US criticised for rolling out Covid boosters without human trials
Health experts have warned that the US decision to roll out new coronavirus boosters without clinical testing on humans risks denting public trust and increasing hesitancy about vaccines.
The Joe Biden administration is using the bivalent boosters, which contain the original Covid-19 strain and the genetic code of the Omicron sub-variants BA.4 and BA.5, to vaccinate more Americans against the virus.
It has bought 171mn doses of the BioNTech/Pfizer and Moderna boosters for $5bn and fast-tracked their authorisation before human trials are complete, hoping that they provide better protection against the dominant variants than existing Covid vaccines.
Last month, the UK became the first country to approve a bivalent booster. But it waited for clinical data to greenlight a shot targeting the original Covid strain and the BA.1 sub-variant, which has since been superseded by BA.4/BA.5.
On Monday, Pfizer and BioNTech said the European Medicines Agency had recommended the BA.4/BA.5 bivalent booster for conditional marketing authorisation based on data from the companies’ bivalent jab targeting BA.1 and pre-clinical data.
Some scientists agree, noting that new clinical data are not always required when the influenza jab is tweaked annually to target the latest strains.
Nancy Jecker, professor at University of Washington School of Medicine, said the risk of approving the boosters was minimal given they are not significantly different to the original Covid jabs.
“Emergency authorising Moderna and Pfizer boosters based on animal studies gives people the chance to minimise their risk of Covid as more people congregate indoors during fall and winter months,” said Jecker.
But Topol and Offit argued the US should have waited for evidence the boosters are better than the existing jabs.
“I don’t think they have proven that this influenza vaccine strategy — where we pick influenza strains every March for a vaccine that comes out in September — makes sense for Covid,” said Offit.
He said there is no evidence showing the BA.4/BA.5 booster provided better protection than existing jabs. Initial clinical data for the BA.1 bivalent booster showed it produced virus-fighting antibody levels that were 1.5 to 1.75 times higher than the existing jab, which was not a clinically significant difference, Offit said.
The CDC cites polling which suggests 72 per cent of respondents would definitely or probably receive bivalent boosters. If uptake of the jabs reach similar levels to the annual flu vaccine — half of US adults — by early autumn CDC modelling predicts it would prevent 100,000 hospitalisations, save 9,000 lives and billions of dollars in healthcare costs.
To boost uptake the CDC has simplified its guidance on eligibility, recommending a single bivalent booster for everyone over 12 years of age who has already received a Covid vaccine.
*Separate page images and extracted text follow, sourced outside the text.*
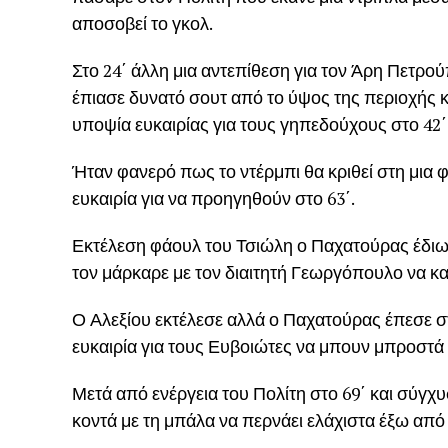
αποσοβεί το γκολ.
Στο 24΄ άλλη μια αντεπίθεση για τον Άρη Πετρο
έπιασε δυνατό σουτ από το ύψος της περιοχής 
υποψία ευκαιρίας για τους γηπεδούχους στο 42΄
Ήταν φανερό πως το ντέρμπι θα κριθεί στη μια 
ευκαιρία για να προηγηθούν στο 63΄.
Εκτέλεση φάουλ του Τσιώλη ο Παχατούρας έδιω
τον μάρκαρε με τον διαιτητή Γεωργόπουλο να κατ
Ο Αλεξίου εκτέλεσε αλλά ο Παχατούρας έπεσε σ
ευκαιρία για τους Ευβοιώτες να μπουν μπροστά
Μετά από ενέργεια του Πολίτη στο 69΄ και σύγ
κοντά με τη μπάλα να περνάει ελάχιστα έξω από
But workers on the frontline of the inoculation drive are sceptical the public will rush to get another jab.
“I think demand will continue to be sporadic because those people who want to be vaccinated have already got the vaccine and been boosted,” said Rene Rodriguez, owner of Tens Pharmacy in Roseland, a small town in New Jersey.
“There are really two types of people: those who believe in the vaccine, who are generally up to date with their jabs, and those that don’t.”